Identification of Specific Cervical Cancer Subtypes and Prognostic Gene Sets in Tumor and Nontumor Tissues Based on GSVA Analysis

J Oncol. 2022 Oct 15:2022:6951885. doi: 10.1155/2022/6951885. eCollection 2022.

Abstract

Background: Cervical cancer is the fourth common cancer among women. Its prognosis needs our more attention. Our purpose was to identity new prognostic gene sets to help other researchers develop more effective treatment for cervical cancer patients and improve the prognosis of patients.

Methods: We used gene set variation analysis (GSVA) to calculate the enrichment scores of gene sets and identified three subtypes of cervical cancer through the Cox regression model, k-means clustering algorithm, and nonnegative matrix factorization method (NMF). Chi-square test was utilized to test whether a certain clinical characteristic is different among divided subtypes. We further screened the prognostic gene sets using differential analysis, univariate Cox regression analysis, and least absolute shrinkage and selection operator (LASSO) regression. Gene Ontology (GO) and Kyoto Encyclopedia of Genes and Genomes (KEGG) enrichment analyses were used to analyze which pathways and function the genes from screened gene sets enriched. Search Tool for the Retrieval of Interacting Genes (STRING) was used to draw the protein-protein interaction network, and Cytoscape was used to visualize the hub genes of protein-protein interaction network.
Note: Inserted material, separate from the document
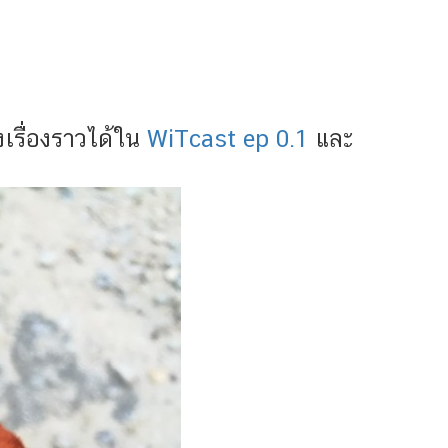
งเรื่องราวได้ใน
WiTcast ep 0.1
และ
Results: We identified three novel subtypes of cervical cancer in The Cancer Genome Atlas (TCGA) samples and validated in Gene Expression Omnibus (GEO) samples. There were significant variations between the three subtypes in histological type, T stage, M stage, and N stage. T_GSE36888_UNTREATED_VS_IL2_TREATED_STAT5_AB_KNOCKIN_TCELL_2H_UP and N_HALLMARK_ANGIOGENESIS were screened prognostic gene sets. The prognostic model was as follows: riskScore = T_GSE36888_UNTREATED_VS_IL2_TREATED_STAT5_AB_KNOCKIN_TCELL_2H_UP 2.617 + N_HALLMARK_ANGIOGENESIS 4.860. Survival analysis presented that in these two gene sets, high enrichment scores were all significantly related to worse overall survival. The hub genes from T gene set included CXCL1, CXCL2, CXCL8, ALDOA, TALDO1, LDHA, CCL4, FCAR, FCER1G, SAMSN1, LILRB1, SH3PXD2B, PPM1N, PKM, and FKBP4. As for N gene sets, the hub genes included ITGAV, PTK2, SPP1, THBD, and APOH.

Conclusions: Three novel subtypes and two prognostic gene sets were identified. 15 hub genes for T gene set and 5 hub genes for N gene set were discovered. Based on these findings, we can develop more and more effective treatments for cervical cancer patients. Based on the gene enriched pathways, we can development specific drugs targeting the pathways.